Hey Krista – unfortunately you might be out of luck. Your DVD player is likely able to play a region 4 DVD but it can’t change PAL to NTSC.

Krista, I’d say you have two hopes:

1. Look for a setting on your DVD player that will get it to read PAL, but output NTSC. I know some players sold in Australia do the reverse for people with PAL-only TVs.

2. See if you can get a multi-region DVD drive for your computer. Computers don’t care about the difference between PAL and NTSC.

(You’re right — most TVs etc in North America are NTSC only.)

The widescreen version of ‘ARRY POTTER 1 is available from Warner in Australia as a fat ‘special edition’ box for $44. Stick to the UK import. Warner Aust threw a tantrum over an industry DVD rental window decision, hence the horrid pan and scan version of HP widely available.

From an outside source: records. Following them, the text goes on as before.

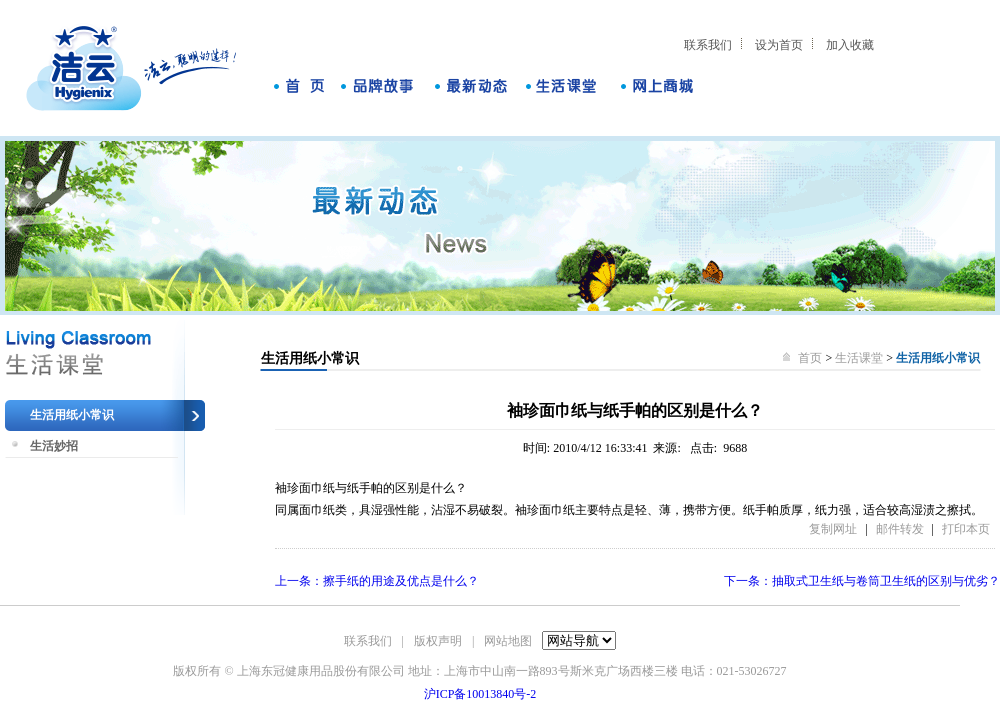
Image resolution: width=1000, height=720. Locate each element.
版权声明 (438, 641)
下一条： (862, 581)
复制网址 (833, 529)
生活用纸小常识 (72, 415)
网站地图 (508, 641)
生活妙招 (54, 446)
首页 (811, 358)
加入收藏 (850, 45)
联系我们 (708, 45)
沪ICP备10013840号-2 (480, 694)
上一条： (377, 581)
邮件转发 (900, 529)
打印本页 (966, 529)
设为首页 (779, 45)
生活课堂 (859, 358)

glad u liked 9 queens, it is a very good argentinian movie showing what a bunch of scammers argentinians are.
Even argentinians who are a picky bunch liked the movie. My aussie boyfriend saw it in a small Canberra movie theatre, liked it a lot and now is living here in Buenos Aires with me. cheers

Hi Daniel,

If you are going to buy juicy must have DVDs then you need to become familair with:

It will quickly give you the cheapest DVD Title (if available) over four four regions (1,2,3 & 4)

You’ll save heaps.

Also vheck out

Free international postage (usually takes about a week) and some really cheap dvds (the Canadian Dollar is about the same as Ours)

Go On!! have a look … you know you want to … try searching for Stargate box sets (really cheap) …. Babylon 5 seasons 4 and 5!!! Now … why wait for six months to a year!!

See ya


Next time, just tell me what you want and I’ll stick it in my weekly shop at Tesco. Think of it as payment for entertainment services rendered.

Don’t worry Daniel, I’ve refused to buy HP1 here for the same reason. My wife has now started using the “technology stare” when I talk about aspect ratios and the directors vision – she seems to have decided that’s easier than arguing about it.

About the NTSC TV comments.. NTSC converts to PAL reasonably easy, and I think most DVD players will do it for you (in this country, anyway) if you turn it on. However, as you said, most TVs sold here in the past 10 or so years can display both NTSC and PAL.

I don’t think you can convert them in the other direction (PAL to NTSC) as easily, because there’s more information in a frame of PAL than in a frame of NTSC.

On the other hand, surely modern TVs in the US can do both? I mean, why bother making a TV that can only do NTSC, and cutting out all the international markets?

I just bought a second TV for upstairs that only cost $229, yet it has component input, a 16:9 mode and can even play tetris during the ad breaks.